Sir Kenneth Bloomfield, 61, former head of the civil service in Northern Ireland, is to report by the end of the year, with Dr Brian Mawhinney, the Minister of Health, overseeing the review.

The aim is to find a simpler and more predictable way of working out what dentists should get. Options Sir Kenneth is expected to examine include introducing regional variations in expenses, and examining why there are huge variations in dentists' gross earnings before expenses - from around pounds 2,000 to the 40 last year who earned over pounds 200,000, with one-third earning over pounds 100,000. Whether the big earners can deliver quality is likely to be examined.

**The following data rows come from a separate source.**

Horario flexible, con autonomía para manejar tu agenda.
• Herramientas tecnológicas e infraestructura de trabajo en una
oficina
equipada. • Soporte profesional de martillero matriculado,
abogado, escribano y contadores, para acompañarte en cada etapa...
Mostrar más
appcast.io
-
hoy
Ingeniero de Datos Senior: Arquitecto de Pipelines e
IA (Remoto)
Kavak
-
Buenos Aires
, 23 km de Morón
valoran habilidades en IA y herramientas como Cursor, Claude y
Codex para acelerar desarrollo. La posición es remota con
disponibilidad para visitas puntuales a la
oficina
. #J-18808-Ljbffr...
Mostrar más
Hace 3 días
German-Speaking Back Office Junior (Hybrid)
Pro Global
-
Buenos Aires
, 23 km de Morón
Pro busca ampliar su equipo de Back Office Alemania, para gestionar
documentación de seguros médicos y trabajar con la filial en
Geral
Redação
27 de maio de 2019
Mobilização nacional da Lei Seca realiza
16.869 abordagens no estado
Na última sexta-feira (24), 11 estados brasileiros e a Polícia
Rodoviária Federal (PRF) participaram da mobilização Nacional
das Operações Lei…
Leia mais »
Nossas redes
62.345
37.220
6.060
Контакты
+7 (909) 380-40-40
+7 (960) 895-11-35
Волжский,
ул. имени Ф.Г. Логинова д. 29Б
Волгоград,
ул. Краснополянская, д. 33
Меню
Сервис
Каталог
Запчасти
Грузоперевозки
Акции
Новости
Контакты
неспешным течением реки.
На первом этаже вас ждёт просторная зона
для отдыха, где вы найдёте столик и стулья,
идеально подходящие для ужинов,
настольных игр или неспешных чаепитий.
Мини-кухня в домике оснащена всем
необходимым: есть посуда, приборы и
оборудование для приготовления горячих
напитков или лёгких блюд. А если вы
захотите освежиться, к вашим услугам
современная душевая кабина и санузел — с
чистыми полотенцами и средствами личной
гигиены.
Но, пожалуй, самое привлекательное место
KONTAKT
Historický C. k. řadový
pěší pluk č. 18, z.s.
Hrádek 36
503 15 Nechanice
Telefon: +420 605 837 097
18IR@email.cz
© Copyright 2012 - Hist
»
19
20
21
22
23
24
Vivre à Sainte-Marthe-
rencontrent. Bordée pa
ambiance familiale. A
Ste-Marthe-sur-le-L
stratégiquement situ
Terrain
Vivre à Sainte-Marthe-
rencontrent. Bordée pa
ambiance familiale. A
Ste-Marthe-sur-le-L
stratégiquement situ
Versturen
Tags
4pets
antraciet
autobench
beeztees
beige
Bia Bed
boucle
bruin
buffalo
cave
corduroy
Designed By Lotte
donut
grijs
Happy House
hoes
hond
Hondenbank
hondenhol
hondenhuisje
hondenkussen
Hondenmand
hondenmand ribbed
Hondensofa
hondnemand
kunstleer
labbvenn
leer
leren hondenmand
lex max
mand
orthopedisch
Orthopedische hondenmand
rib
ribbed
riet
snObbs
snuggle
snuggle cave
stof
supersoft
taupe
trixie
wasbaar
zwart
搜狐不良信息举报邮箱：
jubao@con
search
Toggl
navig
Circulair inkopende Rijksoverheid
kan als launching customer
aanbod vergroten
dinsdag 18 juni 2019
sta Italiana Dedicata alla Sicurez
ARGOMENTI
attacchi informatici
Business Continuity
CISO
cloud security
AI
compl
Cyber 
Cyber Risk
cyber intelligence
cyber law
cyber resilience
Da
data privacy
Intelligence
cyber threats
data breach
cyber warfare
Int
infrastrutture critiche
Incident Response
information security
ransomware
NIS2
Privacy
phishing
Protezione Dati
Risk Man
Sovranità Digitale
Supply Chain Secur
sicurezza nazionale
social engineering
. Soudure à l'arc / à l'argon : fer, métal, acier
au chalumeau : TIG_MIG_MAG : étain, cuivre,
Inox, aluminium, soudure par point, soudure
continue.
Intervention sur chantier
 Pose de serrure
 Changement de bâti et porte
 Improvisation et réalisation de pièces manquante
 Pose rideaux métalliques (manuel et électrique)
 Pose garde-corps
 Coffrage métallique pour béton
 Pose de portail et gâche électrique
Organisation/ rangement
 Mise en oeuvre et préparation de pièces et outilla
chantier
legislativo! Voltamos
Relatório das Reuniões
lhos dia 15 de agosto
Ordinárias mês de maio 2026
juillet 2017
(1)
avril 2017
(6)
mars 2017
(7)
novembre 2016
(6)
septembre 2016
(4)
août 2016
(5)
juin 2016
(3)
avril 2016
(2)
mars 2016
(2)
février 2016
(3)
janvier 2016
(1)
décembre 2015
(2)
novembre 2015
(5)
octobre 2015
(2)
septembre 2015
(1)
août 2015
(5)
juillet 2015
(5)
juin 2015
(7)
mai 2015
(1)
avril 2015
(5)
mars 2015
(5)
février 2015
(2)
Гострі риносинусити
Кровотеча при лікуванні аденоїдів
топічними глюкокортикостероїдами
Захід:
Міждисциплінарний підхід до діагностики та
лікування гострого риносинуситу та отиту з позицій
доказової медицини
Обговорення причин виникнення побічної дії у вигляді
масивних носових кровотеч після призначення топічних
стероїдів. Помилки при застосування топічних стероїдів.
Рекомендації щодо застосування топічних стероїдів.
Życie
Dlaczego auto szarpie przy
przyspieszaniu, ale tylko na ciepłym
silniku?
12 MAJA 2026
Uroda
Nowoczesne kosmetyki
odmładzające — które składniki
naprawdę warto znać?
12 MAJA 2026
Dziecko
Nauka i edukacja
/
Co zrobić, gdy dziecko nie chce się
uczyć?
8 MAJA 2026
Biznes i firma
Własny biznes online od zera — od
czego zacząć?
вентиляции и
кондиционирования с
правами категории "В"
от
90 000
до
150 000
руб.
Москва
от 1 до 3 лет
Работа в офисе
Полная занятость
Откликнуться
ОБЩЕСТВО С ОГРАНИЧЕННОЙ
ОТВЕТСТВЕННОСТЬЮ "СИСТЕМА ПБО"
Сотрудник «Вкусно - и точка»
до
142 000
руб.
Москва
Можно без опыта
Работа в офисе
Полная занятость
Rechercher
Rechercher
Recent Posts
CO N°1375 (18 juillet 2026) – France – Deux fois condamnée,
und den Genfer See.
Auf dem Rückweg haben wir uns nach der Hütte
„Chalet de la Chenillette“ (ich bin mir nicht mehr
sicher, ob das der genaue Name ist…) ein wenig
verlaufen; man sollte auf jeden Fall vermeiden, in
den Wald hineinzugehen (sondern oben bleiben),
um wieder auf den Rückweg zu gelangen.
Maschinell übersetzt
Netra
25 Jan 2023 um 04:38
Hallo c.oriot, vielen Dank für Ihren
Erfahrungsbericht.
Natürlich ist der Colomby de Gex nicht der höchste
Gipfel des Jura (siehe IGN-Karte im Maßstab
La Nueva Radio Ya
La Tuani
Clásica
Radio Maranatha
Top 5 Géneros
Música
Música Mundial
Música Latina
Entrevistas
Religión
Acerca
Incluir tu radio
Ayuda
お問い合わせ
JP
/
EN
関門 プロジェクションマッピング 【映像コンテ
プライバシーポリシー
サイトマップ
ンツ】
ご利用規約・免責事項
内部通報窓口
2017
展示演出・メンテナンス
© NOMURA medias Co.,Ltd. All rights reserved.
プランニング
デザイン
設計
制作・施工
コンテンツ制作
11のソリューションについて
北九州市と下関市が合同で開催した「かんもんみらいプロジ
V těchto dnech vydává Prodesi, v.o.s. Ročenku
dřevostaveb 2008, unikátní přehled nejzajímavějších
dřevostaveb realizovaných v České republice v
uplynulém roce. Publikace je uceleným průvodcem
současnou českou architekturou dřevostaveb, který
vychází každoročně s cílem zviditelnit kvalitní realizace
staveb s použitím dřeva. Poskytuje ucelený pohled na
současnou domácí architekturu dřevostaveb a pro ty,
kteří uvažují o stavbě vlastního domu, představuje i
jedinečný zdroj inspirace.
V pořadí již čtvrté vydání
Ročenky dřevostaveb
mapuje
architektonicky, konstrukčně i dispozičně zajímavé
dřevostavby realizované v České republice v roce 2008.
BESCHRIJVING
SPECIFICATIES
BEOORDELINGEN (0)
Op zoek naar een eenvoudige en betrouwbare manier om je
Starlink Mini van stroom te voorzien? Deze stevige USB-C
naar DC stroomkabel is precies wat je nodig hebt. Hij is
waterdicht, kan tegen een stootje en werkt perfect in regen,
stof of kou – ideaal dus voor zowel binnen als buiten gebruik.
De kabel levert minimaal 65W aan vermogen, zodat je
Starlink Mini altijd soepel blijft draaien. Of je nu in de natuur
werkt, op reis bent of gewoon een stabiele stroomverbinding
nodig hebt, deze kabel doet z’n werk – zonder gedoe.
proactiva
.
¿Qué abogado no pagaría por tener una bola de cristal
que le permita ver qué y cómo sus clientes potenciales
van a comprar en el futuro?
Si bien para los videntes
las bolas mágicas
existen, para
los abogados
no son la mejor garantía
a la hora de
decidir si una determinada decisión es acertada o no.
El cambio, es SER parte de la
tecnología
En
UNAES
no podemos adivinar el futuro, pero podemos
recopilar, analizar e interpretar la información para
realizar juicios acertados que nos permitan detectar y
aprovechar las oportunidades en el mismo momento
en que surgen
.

Another option might be to make dentists' pay more like that of family doctors - requiring a minimum commitment but then paying a basic practice allowance rather than most pay coming from fees for each treatment.

Announcing the review, Virginia Bottomley, Secretary of State for Health, said that given the timescale of the report, she hoped dentists would 'think long and hard before taking any action that would damage patients'.

All sides agreed that the payment system had to be improved, she said. 'This review offers the prospect of improving the system for the first time in decades.'

Sir Kenneth is being invited to produce options for change rather than a single recommendation, but is free to set out the pros and cons of each course of action. He is to be given an expert panel of advisers.

A ministerial committee to implement the sweeping changes to community care due in April is to be set up today, bridging the health, social security and environment departments.